__Work order__: Take every line from the listing below that contains "will".

__Extracted material__:
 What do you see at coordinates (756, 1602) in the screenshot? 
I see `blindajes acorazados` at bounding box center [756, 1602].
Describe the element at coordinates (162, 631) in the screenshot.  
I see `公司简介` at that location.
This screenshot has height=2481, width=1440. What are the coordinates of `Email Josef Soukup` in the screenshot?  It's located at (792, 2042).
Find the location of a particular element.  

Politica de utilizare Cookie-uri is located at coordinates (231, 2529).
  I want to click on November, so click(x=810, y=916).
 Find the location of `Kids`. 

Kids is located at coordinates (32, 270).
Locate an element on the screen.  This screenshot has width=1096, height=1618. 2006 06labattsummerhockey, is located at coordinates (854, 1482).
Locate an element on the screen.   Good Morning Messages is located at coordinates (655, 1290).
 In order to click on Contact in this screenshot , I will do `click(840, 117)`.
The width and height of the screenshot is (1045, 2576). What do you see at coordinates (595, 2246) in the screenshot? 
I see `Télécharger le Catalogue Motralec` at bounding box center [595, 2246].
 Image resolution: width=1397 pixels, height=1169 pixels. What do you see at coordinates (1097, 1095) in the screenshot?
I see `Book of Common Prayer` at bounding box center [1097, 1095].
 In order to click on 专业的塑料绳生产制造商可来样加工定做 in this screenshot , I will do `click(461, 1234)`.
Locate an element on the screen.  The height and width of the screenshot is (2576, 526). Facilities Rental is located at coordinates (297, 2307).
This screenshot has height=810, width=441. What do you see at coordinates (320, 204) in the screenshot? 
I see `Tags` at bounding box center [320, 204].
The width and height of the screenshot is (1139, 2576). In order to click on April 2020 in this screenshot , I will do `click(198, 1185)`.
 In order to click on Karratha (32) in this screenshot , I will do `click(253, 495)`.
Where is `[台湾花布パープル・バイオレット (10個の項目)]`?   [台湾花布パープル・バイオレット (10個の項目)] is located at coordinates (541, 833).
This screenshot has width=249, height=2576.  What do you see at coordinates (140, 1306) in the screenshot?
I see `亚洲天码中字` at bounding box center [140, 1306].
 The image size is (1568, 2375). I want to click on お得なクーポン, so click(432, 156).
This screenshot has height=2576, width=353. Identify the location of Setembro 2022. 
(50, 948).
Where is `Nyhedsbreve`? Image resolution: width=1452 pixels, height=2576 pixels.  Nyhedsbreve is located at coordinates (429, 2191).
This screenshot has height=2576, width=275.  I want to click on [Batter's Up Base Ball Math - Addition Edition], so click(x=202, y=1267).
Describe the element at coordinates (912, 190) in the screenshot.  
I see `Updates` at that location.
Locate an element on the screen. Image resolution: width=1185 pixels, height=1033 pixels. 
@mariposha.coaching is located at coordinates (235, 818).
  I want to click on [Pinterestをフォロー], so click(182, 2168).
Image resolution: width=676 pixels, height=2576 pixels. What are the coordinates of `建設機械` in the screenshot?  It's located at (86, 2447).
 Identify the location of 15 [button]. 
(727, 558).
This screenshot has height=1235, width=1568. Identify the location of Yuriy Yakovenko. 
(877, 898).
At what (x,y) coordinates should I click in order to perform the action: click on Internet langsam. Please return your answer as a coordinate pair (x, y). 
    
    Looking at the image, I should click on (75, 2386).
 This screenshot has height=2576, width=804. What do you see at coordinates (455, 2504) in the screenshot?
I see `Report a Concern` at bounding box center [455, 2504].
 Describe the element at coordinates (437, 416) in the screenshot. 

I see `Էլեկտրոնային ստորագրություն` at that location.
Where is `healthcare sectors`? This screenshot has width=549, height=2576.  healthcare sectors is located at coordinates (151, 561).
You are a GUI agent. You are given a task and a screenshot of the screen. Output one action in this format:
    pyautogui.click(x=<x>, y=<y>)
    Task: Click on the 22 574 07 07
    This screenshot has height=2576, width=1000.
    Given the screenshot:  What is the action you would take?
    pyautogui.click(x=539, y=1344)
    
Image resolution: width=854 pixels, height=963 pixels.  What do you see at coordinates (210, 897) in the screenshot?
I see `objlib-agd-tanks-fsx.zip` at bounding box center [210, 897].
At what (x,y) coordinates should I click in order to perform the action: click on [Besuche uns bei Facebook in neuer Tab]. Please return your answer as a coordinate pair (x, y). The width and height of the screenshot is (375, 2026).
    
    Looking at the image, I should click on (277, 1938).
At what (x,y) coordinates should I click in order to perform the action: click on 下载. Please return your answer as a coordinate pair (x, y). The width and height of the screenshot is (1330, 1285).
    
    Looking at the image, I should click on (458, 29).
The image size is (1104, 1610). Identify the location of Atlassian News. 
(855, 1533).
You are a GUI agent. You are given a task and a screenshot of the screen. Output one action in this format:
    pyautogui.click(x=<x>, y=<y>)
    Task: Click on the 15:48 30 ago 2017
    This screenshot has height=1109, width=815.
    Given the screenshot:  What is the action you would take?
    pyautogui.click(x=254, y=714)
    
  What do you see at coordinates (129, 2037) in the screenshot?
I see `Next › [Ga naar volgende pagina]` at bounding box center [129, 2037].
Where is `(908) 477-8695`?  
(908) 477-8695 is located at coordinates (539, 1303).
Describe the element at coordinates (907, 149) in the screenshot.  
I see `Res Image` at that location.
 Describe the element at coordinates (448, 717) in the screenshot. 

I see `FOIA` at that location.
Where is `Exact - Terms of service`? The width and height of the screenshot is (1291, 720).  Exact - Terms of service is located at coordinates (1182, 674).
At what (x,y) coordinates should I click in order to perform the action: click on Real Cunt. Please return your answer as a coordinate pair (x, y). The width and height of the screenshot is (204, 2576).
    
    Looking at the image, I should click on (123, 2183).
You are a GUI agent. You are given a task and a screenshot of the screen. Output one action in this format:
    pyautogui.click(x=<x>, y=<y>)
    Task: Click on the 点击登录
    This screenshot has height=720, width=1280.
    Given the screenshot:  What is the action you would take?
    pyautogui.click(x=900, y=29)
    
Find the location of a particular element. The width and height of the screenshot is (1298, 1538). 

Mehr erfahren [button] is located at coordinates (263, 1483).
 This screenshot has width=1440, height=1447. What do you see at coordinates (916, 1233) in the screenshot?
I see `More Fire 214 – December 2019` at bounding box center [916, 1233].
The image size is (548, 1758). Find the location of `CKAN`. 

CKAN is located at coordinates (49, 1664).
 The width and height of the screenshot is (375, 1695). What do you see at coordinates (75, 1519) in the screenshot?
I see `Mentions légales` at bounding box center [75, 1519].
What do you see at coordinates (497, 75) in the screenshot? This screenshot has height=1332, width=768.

__Written answer__:
 In order to click on Contact in this screenshot , I will do `click(840, 117)`.
 In order to click on 专业的塑料绳生产制造商可来样加工定做 in this screenshot , I will do `click(461, 1234)`.
The width and height of the screenshot is (1139, 2576). In order to click on April 2020 in this screenshot , I will do `click(198, 1185)`.
 In order to click on Karratha (32) in this screenshot , I will do `click(253, 495)`.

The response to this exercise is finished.